• **Exercise directions**: Print the records exactly and in full, please; the pictures stay out.
(Beginning of Provided material)
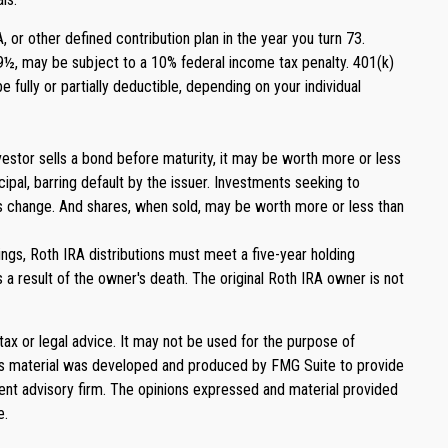
or other defined contribution plan in the year you turn 73.
59½, may be subject to a 10% federal income tax penalty. 401(k)
 fully or partially deductible, depending on your individual
 investor sells a bond before maturity, it may be worth more or less
ncipal, barring default by the issuer. Investments seeking to
ions change. And shares, when sold, may be worth more or less than
ngs, Roth IRA distributions must meet a five-year holding
a result of the owner's death. The original Roth IRA owner is not
tax or legal advice. It may not be used for the purpose of
. This material was developed and produced by FMG Suite to provide
ment advisory firm. The opinions expressed and material provided
e.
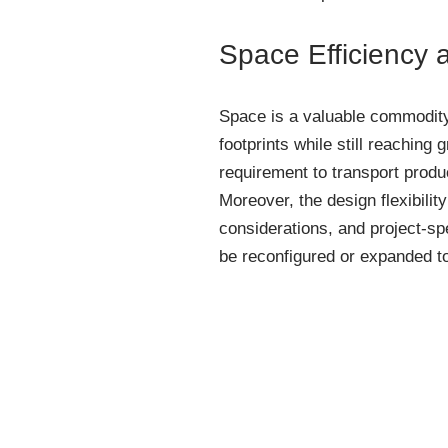
Space Efficiency a
Space is a valuable commodity
footprints while still reaching 
requirement to transport produc
Moreover, the design flexibili
considerations, and project-sp
be reconfigured or expanded t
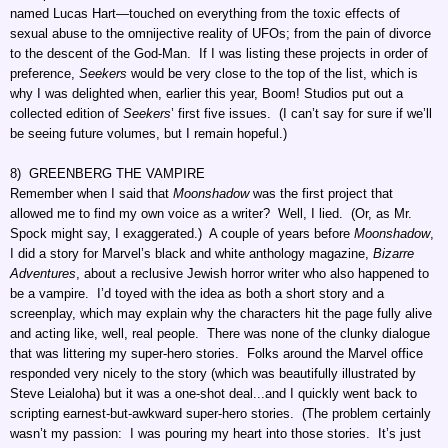
named Lucas Hart—touched on everything from the toxic effects of
sexual abuse to the omnijective reality of UFOs; from the pain of divorce
to the descent of the God-Man. If I was listing these projects in order of
preference,
Seekers
would be very close to the top of the list, which is
why I was delighted when, earlier this year, Boom! Studios put out a
collected edition of
Seekers
’ first five issues. (I can’t say for sure if we’ll
be seeing future volumes, but I remain hopeful.)
8) GREENBERG THE VAMPIRE
Remember when I said that
Moonshadow
was the first project that
allowed me to find my own voice as a writer? Well, I lied. (Or, as Mr.
Spock might say, I exaggerated.) A couple of years before
Moonshadow
,
I did a story for Marvel’s black and white anthology magazine,
Bizarre
Adventures
, about a reclusive Jewish horror writer who also happened to
be a vampire. I’d toyed with the idea as both a short story and a
screenplay, which may explain why the characters hit the page fully alive
and acting like, well, real people. There was none of the clunky dialogue
that was littering my super-hero stories. Folks around the Marvel office
responded very nicely to the story (which was beautifully illustrated by
Steve Leialoha) but it was a one-shot deal...and I quickly went back to
scripting earnest-but-awkward super-hero stories. (The problem certainly
wasn’t my passion: I was pouring my heart into those stories. It’s just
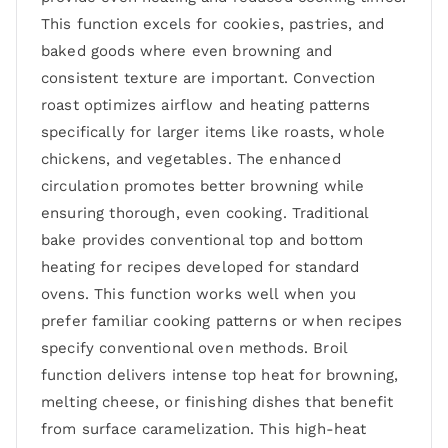
This function excels for cookies, pastries, and
baked goods where even browning and
consistent texture are important. Convection
roast optimizes airflow and heating patterns
specifically for larger items like roasts, whole
chickens, and vegetables. The enhanced
circulation promotes better browning while
ensuring thorough, even cooking. Traditional
bake provides conventional top and bottom
heating for recipes developed for standard
ovens. This function works well when you
prefer familiar cooking patterns or when recipes
specify conventional oven methods. Broil
function delivers intense top heat for browning,
melting cheese, or finishing dishes that benefit
from surface caramelization. This high-heat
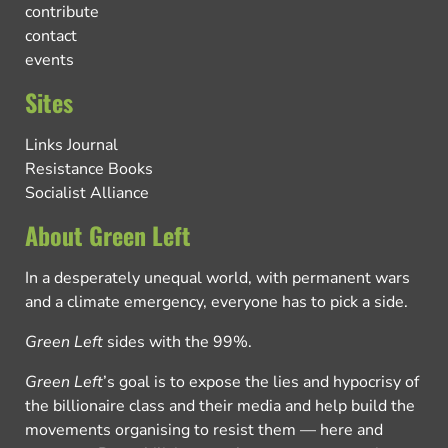
contribute
contact
events
Sites
Links Journal
Resistance Books
Socialist Alliance
About Green Left
In a desperately unequal world, with permanent wars
and a climate emergency, everyone has to pick a side.
Green Left
sides with the 99%.
Green Left
’s goal is to expose the lies and hypocrisy of
the billionaire class and their media and help build the
movements organising to resist them — here and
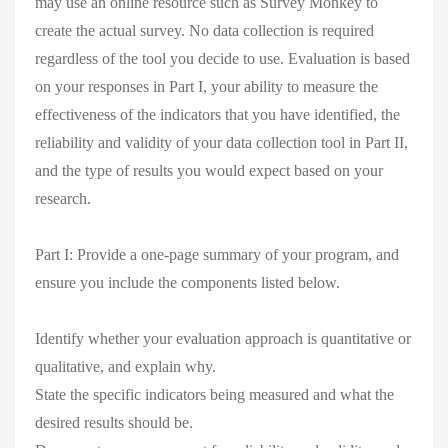
may use an online resource such as Survey Monkey to
create the actual survey. No data collection is required
regardless of the tool you decide to use. Evaluation is based
on your responses in Part I, your ability to measure the
effectiveness of the indicators that you have identified, the
reliability and validity of your data collection tool in Part II,
and the type of results you would expect based on your
research.
Part I: Provide a one-page summary of your program, and
ensure you include the components listed below.
Identify whether your evaluation approach is quantitative or
qualitative, and explain why.
State the specific indicators being measured and what the
desired results should be.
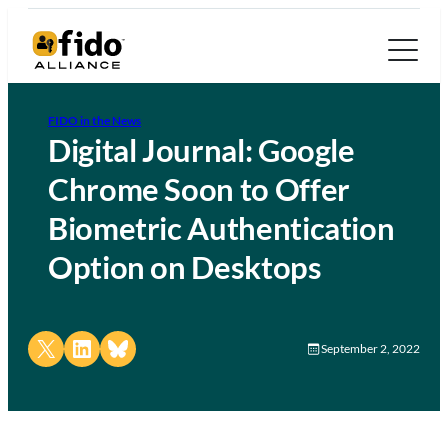
FIDO in the News
Digital Journal: Google
Chrome Soon to Offer
Biometric Authentication
Option on Desktops
Share on X
Share on LinkedIn
Share on Bluesky
September 2, 2022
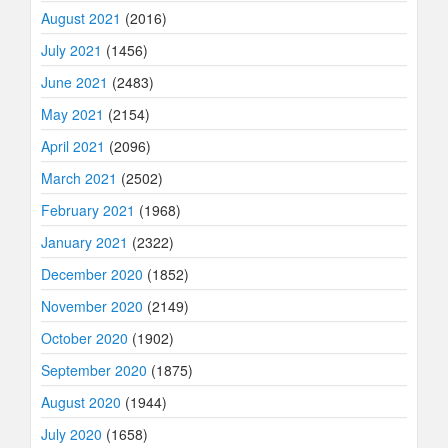
August 2021
(2016)
July 2021
(1456)
June 2021
(2483)
May 2021
(2154)
April 2021
(2096)
March 2021
(2502)
February 2021
(1968)
January 2021
(2322)
December 2020
(1852)
November 2020
(2149)
October 2020
(1902)
September 2020
(1875)
August 2020
(1944)
July 2020
(1658)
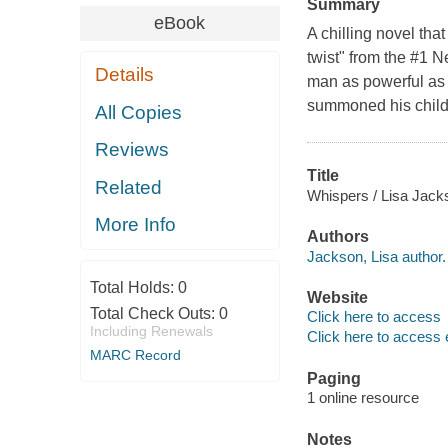
Summary
eBook
A chilling novel that
twist" from the #1 
Details
man as powerful as 
summoned his childr
All Copies
Reviews
Title
Related
Whispers / Lisa Jack
More Info
Authors
Jackson, Lisa author.
Total Holds:
0
Website
Total Check Outs:
0
Click here to access
Including Renewals
Click here to access 
MARC Record
Paging
1 online resource
Notes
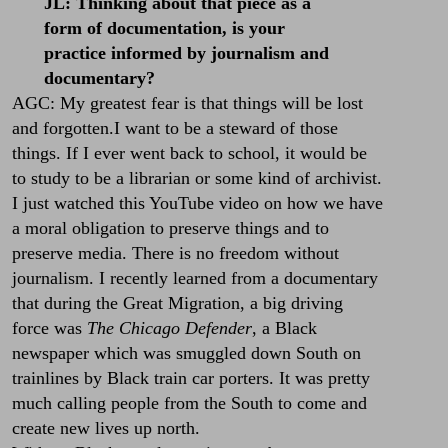
JL: Thinking about that piece as a
form of documentation, is your
practice informed by journalism and
documentary?
AGC: My greatest fear is that things will be lost
and forgotten.I want to be a steward of those
things. If I ever went back to school, it would be
to study to be a librarian or some kind of archivist.
I just watched this YouTube video on how we have
a moral obligation to preserve things and to
preserve media. There is no freedom without
journalism. I recently learned from a documentary
that during the Great Migration, a big driving
force was
The Chicago Defender
, a Black
newspaper which was smuggled down South on
trainlines by Black train car porters. It was pretty
much calling people from the South to come and
create new lives up north.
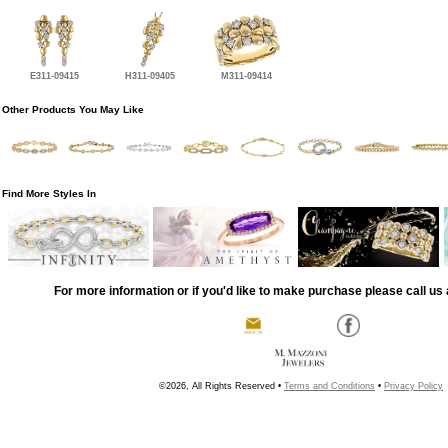
E311-09415
H311-09405
M311-09414
Other Products You May Like
Find More Styles In
For more information or if you'd like to make purchase please call us 
©2026, All Rights Reserved •
Terms and Conditions
•
Privacy Policy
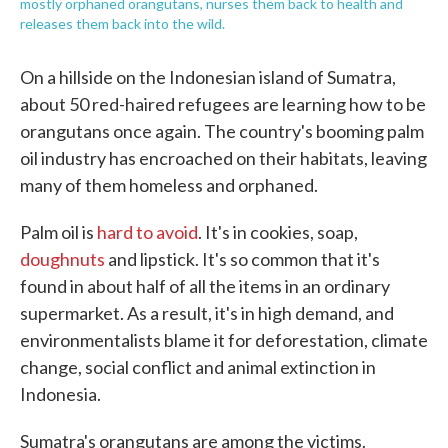
mostly orphaned orangutans, nurses them back to health and
releases them back into the wild.
On a hillside on the Indonesian island of Sumatra,
about 50 red-haired refugees are learning how to be
orangutans once again. The country's booming palm
oil industry has encroached on their habitats, leaving
many of them homeless and orphaned.
Palm oil is
hard to avoid
. It's in cookies, soap,
doughnuts
and lipstick. It's so common that it's
found in about half of all the items in an ordinary
supermarket. As a result, it's in high demand, and
environmentalists blame it for deforestation, climate
change, social conflict and animal extinction in
Indonesia.
Sumatra's orangutans are among the victims.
(End of Provided material)
• **Result of this task**:
or other defined contribution plan in the year you turn 73.
59½, may be subject to a 10% federal income tax penalty. 401(k)
 fully or partially deductible, depending on your individual
 investor sells a bond before maturity, it may be worth more or less
ncipal, barring default by the issuer. Investments seeking to
ions change. And shares, when sold, may be worth more or less than
ngs, Roth IRA distributions must meet a five-year holding
a result of the owner's death. The original Roth IRA owner is not
tax or legal advice. It may not be used for the purpose of
. This material was developed and produced by FMG Suite to provide
ment advisory firm. The opinions expressed and material provided
e.
Space Efficiency a
Space is a valuable commodity
footprints while still reaching 
requirement to transport produc
Moreover, the design flexibili
considerations, and project-sp
be reconfigured or expanded t
named Lucas Hart—touched on everything from the toxic effects of
sexual abuse to the omnijective reality of UFOs; from the pain of divorce
to the descent of the God-Man. If I was listing these projects in order of
preference,
Seekers
would be very close to the top of the list, which is
why I was delighted when, earlier this year, Boom! Studios put out a
collected edition of
Seekers
’ first five issues. (I can’t say for sure if we’ll
be seeing future volumes, but I remain hopeful.)
8) GREENBERG THE VAMPIRE
Remember when I said that
Moonshadow
was the first project that
allowed me to find my own voice as a writer? Well, I lied. (Or, as Mr.
Spock might say, I exaggerated.) A couple of years before
Moonshadow
,
I did a story for Marvel’s black and white anthology magazine,
Bizarre
Adventures
, about a reclusive Jewish horror writer who also happened to
be a vampire. I’d toyed with the idea as both a short story and a
screenplay, which may explain why the characters hit the page fully alive
and acting like, well, real people. There was none of the clunky dialogue
that was littering my super-hero stories. Folks around the Marvel office
responded very nicely to the story (which was beautifully illustrated by
Steve Leialoha) but it was a one-shot deal...and I quickly went back to
scripting earnest-but-awkward super-hero stories. (The problem certainly
wasn’t my passion: I was pouring my heart into those stories. It’s just
This function excels for cookies, pastries, and
baked goods where even browning and
consistent texture are important. Convection
roast optimizes airflow and heating patterns
specifically for larger items like roasts, whole
chickens, and vegetables. The enhanced
circulation promotes better browning while
ensuring thorough, even cooking. Traditional
bake provides conventional top and bottom
heating for recipes developed for standard
ovens. This function works well when you
prefer familiar cooking patterns or when recipes
specify conventional oven methods. Broil
function delivers intense top heat for browning,
melting cheese, or finishing dishes that benefit
from surface caramelization. This high-heat
contribute
contact
events
Sites
Links Journal
Resistance Books
Socialist Alliance
About Green Left
In a desperately unequal world, with permanent wars
and a climate emergency, everyone has to pick a side.
Green Left
sides with the 99%.
Green Left
’s goal is to expose the lies and hypocrisy of
the billionaire class and their media and help build the
movements organising to resist them — here and
may use an online resource such as Survey Monkey to
create the actual survey. No data collection is required
regardless of the tool you decide to use. Evaluation is based
on your responses in Part I, your ability to measure the
effectiveness of the indicators that you have identified, the
reliability and validity of your data collection tool in Part II,
and the type of results you would expect based on your
research.
Part I: Provide a one-page summary of your program, and
ensure you include the components listed below.
Identify whether your evaluation approach is quantitative or
qualitative, and explain why.
State the specific indicators being measured and what the
desired results should be.
FIDO in the News
Digital Journal: Google
Chrome Soon to Offer
Biometric Authentication
Option on Desktops
Share on X
Share on LinkedIn
Share on Bluesky
September 2, 2022
August 2021
(2016)
July 2021
(1456)
June 2021
(2483)
May 2021
(2154)
April 2021
(2096)
March 2021
(2502)
February 2021
(1968)
January 2021
(2322)
December 2020
(1852)
November 2020
(2149)
October 2020
(1902)
September 2020
(1875)
August 2020
(1944)
July 2020
(1658)
Summary
eBook
A chilling novel that
twist" from the #1 
Details
man as powerful as 
summoned his childr
All Copies
Reviews
Title
Related
Whispers / Lisa Jack
More Info
Authors
Jackson, Lisa author.
Total Holds:
0
Website
Total Check Outs:
0
Click here to access
Including Renewals
Click here to access 
MARC Record
Paging
1 online resource
Notes
JL: Thinking about that piece as a
form of documentation, is your
practice informed by journalism and
documentary?
AGC: My greatest fear is that things will be lost
and forgotten.I want to be a steward of those
things. If I ever went back to school, it would be
to study to be a librarian or some kind of archivist.
I just watched this YouTube video on how we have
a moral obligation to preserve things and to
preserve media. There is no freedom without
journalism. I recently learned from a documentary
that during the Great Migration, a big driving
force was
The Chicago Defender
, a Black
newspaper which was smuggled down South on
trainlines by Black train car porters. It was pretty
much calling people from the South to come and
create new lives up north.
E311-09415
H311-09405
M311-09414
Other Products You May Like
Find More Styles In
For more information or if you'd like to make purchase please call us 
©2026, All Rights Reserved •
Terms and Conditions
•
Privacy Policy
mostly orphaned orangutans, nurses them back to health and
releases them back into the wild.
On a hillside on the Indonesian island of Sumatra,
about 50 red-haired refugees are learning how to be
orangutans once again. The country's booming palm
oil industry has encroached on their habitats, leaving
many of them homeless and orphaned.
Palm oil is
hard to avoid
. It's in cookies, soap,
doughnuts
and lipstick. It's so common that it's
found in about half of all the items in an ordinary
supermarket. As a result, it's in high demand, and
environmentalists blame it for deforestation, climate
change, social conflict and animal extinction in
Indonesia.
Sumatra's orangutans are among the victims.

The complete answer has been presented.